What you're asking for is a full on Malcom Gladwell style essay. Not only that, but all the points are discussed in the linked blog post. If one can't even be asked to put in the effort to read it, isn't it a bit presumptuous to expect anyone to summarize for you in elaborate detail!?
ELI5 would be: The authors wanted to find out if housing prices have something to do with bad air. They thought some people unfairly make homes cheaper if black people live in them. And that in some cases more expensive. Instead of including data about how many black people live in a neighborhood he included a value that supports his opinion and can't be checked. Because scientists aren't supposed to base their conclusions on gut feelings, this makes the sample data an example for problems that arise when working with data.
Five year olds are not particularly intellectual and wouldn't enjoy the discussion of biased models with feature-invertible data!
'Although models that make use of non-invertible, artifical features may still be biased, it's less likely. Using only invertible features eliminates some risks of bias, but not others.'
At this point I think one might have to explain the Naturalistic Fallacy (which accounts for much of the remaining possibility of bias in a model) but it starts to get into tit-for-tat hand-to-hand ontology: what 'bias' means, what different kinds of bias are possible, and how even 'unbiased data' can create a model that demonstrates behaviours that colloquially and idiomatically count as biased.
But one must cut the cloth of the universe somewhere
Being non-invertible just means you can't get the original racial breakdown from the variable.
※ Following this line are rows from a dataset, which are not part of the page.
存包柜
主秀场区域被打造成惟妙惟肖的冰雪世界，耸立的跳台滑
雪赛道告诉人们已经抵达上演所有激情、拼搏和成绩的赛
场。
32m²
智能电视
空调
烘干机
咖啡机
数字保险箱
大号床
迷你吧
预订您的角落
It doesn't mean that you're stuck with any particular bias forever.
Instead of keeping the actual proportion of black residents, the data set contains a presumed model B of how housing prices change as black resident population moves away from 63%. The problem is B gives you the same answer for 62% and 64% of black population, so you can recover the actual proportion.
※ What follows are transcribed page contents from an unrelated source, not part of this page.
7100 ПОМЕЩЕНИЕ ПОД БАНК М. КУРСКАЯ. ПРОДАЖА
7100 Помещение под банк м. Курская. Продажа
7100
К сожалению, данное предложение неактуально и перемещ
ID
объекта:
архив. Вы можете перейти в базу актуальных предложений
Contrary to the cited Medium post, including race, integration, or racism-related factors as predictors of housing prices doesn't imply that it's okay for those drivers to exist in reality, or that the model is suitable for some real-world deployment where it might affect real prices. That is not the only use case; such a model could just as easily be used to imply that those factors are bad. Such a model could play a role in a disparate impact case fighting against racism.
I don't love how the dataset creators only included B and not the underlying untransformed value, and I agree that it's based on a questionable theory about how integration affects housing prices. These issues could be taken as sufficient cause to stop using the dataset, especially when better alternatives are available. But calling them ethical issues seems either puzzling or wrong. Problematizing something should ideally come with an accessible public explanation of why it is problematic. Ethics should not be obscure.